Er ist nicht nur Nahla zu verdanken, der Erfolg der zahlreich gefundenen Wörter und der zunehmend gesprächigen Gruppe. Sicher hat die Pudelhündin aber ihren Anteil daran. «Tiere heilen nicht per se», sagt auch Saskia Thiem, «eine tiergestützte Therapie ist keine eigenständige Therapieform, sie wird als Ergänzung bestehender Konzepte genutzt.» Das therapeutische Arbeiten mit Tieren eigne sich besonders für Patienten, bei denen herkömmliche Therapien nicht optimal greifen würden. Gerade bei schwer zugänglichen Patienten, die therapiemüde seien, nicht mehr von sich aus mitmachten und keine Störungseinsicht hätten, stelle die tiergestützte Therapie eine sinnvolle zusätzliche Behandlungsoption dar. Auch Saskia Thiem hat in den wenigen Monaten, die sie mit ihrer Hündin zusammenarbeitet, bereits einige vielversprechende Erfahrungen gemacht. So hat sich ein Patient immer wieder nach Nahla erkundigt. Er stand plötzlich in ihrem Büro, um zu fragen, wie es der Hündin gehe. «Er hat nicht wegen mir, sondern wegen ihr mitgemacht», sagt die Sprachtherapeutin. Von der positiven Wirkung eines Therapiebegleithundes ist sie überzeugt. Nahla übernehme häufig die Funktion eines Eisbrechers. Die Kontaktaufnahme mit ihren Patienten werde erleichtert, die Beziehung zu ihnen gestärkt. «Fast jeder hat einen Bezug zu, eine Erfahrung mit einem Tier», schnell werde ein gemeinsames Gesprächsthema gefunden, eine natürliche Sprechsituation geschaffen. Und genau darum geht es: Um das Zurückfinden zur Sprache, um Worte, die ohne grosse Anstrengung von der Zunge kommen, um Geschichten, die erzählt werden können.

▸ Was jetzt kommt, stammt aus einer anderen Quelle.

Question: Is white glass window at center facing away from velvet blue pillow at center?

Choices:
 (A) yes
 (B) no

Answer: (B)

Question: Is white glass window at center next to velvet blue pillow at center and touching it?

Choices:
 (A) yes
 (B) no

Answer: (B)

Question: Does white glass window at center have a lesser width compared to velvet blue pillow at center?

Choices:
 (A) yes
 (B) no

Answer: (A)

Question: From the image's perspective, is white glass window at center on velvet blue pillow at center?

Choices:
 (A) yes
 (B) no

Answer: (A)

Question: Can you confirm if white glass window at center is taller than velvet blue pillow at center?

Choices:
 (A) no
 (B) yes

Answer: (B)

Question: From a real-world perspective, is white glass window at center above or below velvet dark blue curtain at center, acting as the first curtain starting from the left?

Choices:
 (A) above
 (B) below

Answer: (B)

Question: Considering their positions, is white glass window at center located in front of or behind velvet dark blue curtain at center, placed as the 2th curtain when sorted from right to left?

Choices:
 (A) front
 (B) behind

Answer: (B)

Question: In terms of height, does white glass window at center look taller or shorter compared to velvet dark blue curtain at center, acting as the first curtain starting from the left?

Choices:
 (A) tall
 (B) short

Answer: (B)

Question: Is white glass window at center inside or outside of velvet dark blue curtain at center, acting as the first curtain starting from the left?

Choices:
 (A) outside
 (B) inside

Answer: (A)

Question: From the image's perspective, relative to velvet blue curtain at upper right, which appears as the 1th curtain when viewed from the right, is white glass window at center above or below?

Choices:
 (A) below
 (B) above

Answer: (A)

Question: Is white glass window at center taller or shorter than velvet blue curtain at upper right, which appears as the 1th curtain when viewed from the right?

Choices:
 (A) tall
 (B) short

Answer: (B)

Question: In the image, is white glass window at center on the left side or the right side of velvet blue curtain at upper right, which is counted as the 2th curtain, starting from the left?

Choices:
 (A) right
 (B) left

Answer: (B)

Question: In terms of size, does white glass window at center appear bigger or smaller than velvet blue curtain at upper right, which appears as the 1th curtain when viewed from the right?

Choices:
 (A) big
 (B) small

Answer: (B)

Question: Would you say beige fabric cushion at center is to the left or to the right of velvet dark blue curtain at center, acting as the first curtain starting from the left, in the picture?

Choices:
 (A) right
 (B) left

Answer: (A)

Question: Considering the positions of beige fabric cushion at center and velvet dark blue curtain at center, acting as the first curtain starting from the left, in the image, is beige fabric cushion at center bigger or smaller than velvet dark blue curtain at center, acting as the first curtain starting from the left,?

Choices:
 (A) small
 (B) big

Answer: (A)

Die Stunde der tiergestützten Therapie in der Klinik Lengg ist bald vorüber. Robert Eng streichelt noch einmal das kuschelige Fell von Nahla, die wild schwänzelnd und mit ihren treuherzigen und hellwachen rehfarbenen Augen neben ihm steht. Dann wendet er sich in die Runde und verspricht: «Nächste Woche halte ich einen Vortrag über Fledermäuse.» Das seien nämlich seine Lieblingstiere. (mmw)

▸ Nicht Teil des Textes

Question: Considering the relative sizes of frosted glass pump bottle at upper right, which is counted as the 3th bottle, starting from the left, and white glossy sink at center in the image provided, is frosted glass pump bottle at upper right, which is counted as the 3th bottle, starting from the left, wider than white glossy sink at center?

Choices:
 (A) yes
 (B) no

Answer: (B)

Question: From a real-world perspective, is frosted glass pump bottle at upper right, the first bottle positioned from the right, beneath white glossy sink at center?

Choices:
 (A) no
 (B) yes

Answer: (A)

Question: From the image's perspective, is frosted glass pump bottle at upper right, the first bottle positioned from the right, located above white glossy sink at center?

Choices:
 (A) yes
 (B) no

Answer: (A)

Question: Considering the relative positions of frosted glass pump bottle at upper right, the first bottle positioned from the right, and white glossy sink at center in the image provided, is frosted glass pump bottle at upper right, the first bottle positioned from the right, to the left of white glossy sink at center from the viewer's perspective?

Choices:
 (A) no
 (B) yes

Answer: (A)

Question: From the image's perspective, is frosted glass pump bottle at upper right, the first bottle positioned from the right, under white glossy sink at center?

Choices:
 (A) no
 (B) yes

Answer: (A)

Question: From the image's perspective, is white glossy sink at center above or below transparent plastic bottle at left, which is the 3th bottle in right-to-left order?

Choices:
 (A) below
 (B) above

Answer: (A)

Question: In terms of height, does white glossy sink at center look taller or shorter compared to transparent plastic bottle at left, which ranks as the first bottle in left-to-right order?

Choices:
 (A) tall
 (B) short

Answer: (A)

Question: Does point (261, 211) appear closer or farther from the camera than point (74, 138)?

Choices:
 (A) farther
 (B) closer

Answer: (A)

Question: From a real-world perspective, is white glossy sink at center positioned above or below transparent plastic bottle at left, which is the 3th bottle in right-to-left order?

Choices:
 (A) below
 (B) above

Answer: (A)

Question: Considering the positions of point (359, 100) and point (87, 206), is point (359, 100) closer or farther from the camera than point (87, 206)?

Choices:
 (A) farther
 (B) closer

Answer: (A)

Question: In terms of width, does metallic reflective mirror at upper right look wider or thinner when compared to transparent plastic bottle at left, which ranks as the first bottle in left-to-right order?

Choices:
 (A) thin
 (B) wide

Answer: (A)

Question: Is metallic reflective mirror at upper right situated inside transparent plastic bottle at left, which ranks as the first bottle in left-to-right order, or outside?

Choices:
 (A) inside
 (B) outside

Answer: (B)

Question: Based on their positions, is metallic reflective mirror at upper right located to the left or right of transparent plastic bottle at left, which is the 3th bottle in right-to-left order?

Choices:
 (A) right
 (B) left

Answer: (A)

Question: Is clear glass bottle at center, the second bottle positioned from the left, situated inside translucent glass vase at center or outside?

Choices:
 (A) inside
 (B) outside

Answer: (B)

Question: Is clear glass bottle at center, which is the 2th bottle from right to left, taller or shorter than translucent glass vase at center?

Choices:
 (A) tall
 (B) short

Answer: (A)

*Namen der Patienten geändert.

 

Therapiebegleithund

Als Therapiebegleithund wird ein Hund bezeichnet, der mit seinem ­Besitzer regelmässig dessen therapeutische Arbeit begleitet und durch gezielten Einsatz positive Auswirkungen auf das Erleben und Verhalten von Menschen erzielen soll. Der Therapiebegleithund wird mit seinem Halter zusammen ausgebildet sowie geprüft und im Fall von Pudelhündin Nahla in die Arbeit ihres Frauchens Saskia Thiem integriert. Die beiden arbeiten zusammen als Therapiebegleithunde-Team.
Als Therapiebegleithund eigenen sich Hunde, die menschenbezogen und freundlich sind. Eine gewissenhafte und zuverlässige Erziehung ist essentiell. Die Beziehung zum Tier spielt dabei eine wichtige Schlüsselrolle. Die Hunde selber müssen körperlich gesund sein.
Ihre Einsätze sind zeitlich begrenzt. Tierärzte untersuchen die Hunde regelmässig nach strengen Vorgaben, weiterhin findet jährlich eine Überprüfung statt und alte Hunde werden «pensioniert».